╔══

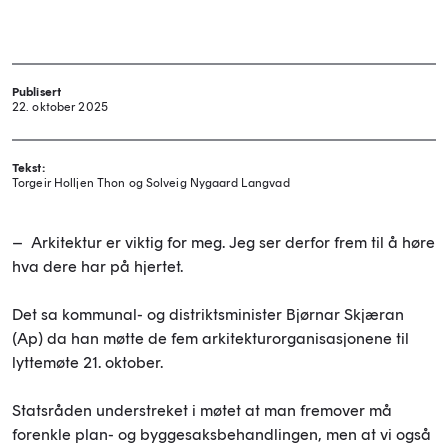
Publisert
22. oktober 2025
Tekst:
Torgeir Holljen Thon og Solveig Nygaard Langvad
– Arkitektur er viktig for meg. Jeg ser derfor frem til å høre
hva dere har på hjertet.
Det sa kommunal- og distriktsminister Bjørnar Skjæran
(Ap) da han møtte de fem arkitekturorganisasjonene til
lyttemøte 21. oktober.
Statsråden understreket i møtet at man fremover må
forenkle plan- og byggesaksbehandlingen, men at vi også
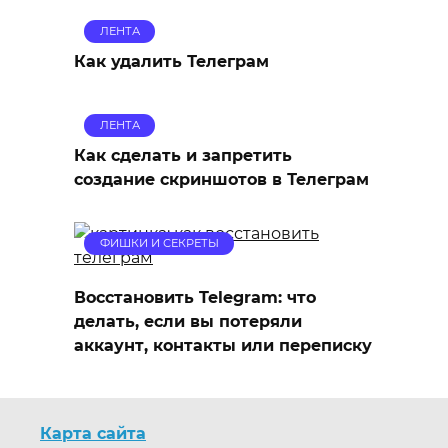
ЛЕНТА
Как удалить Телеграм
ЛЕНТА
Как сделать и запретить
создание скриншотов в Телеграм
ФИШКИ И СЕКРЕТЫ
Восстановить Telegram: что
делать, если вы потеряли
аккаунт, контакты или переписку
Карта сайта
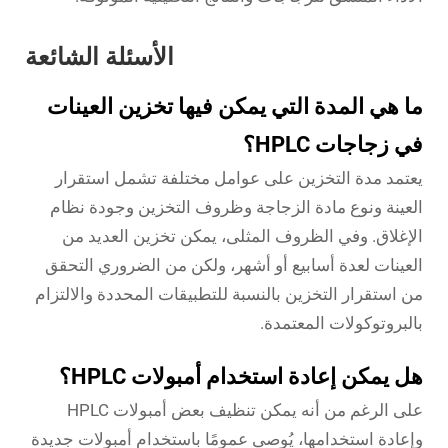
الأسئلة الشائعة
ما هي المدة التي يمكن فيها تخزين العينات
في زجاجات HPLC؟
يعتمد مدة التخزين على عوامل مختلفة تشمل استقرار
العينة ونوع مادة الزجاجة وظروف التخزين وجودة نظام
الإغلاق. وفي الظروف المثلى، يمكن تخزين العديد من
العينات لعدة أسابيع أو أشهر، ولكن من الضروري التحقق
من استقرار التخزين بالنسبة للتطبيقات المحددة والالتزام
بالبروتوكولات المعتمدة.
هل يمكن إعادة استخدام أمبولات HPLC؟
على الرغم من أنه يمكن تنظيف بعض أمبولات HPLC
وإعادة استخدامها، يُوصى عمومًا باستخدام أمبولات جديدة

╚══

WHAT YOU NEED TO DO: Among the lines above, which hold the word "oktober"? Report each one.

REPLY:
22. oktober 2025
lyttemøte 21. oktober.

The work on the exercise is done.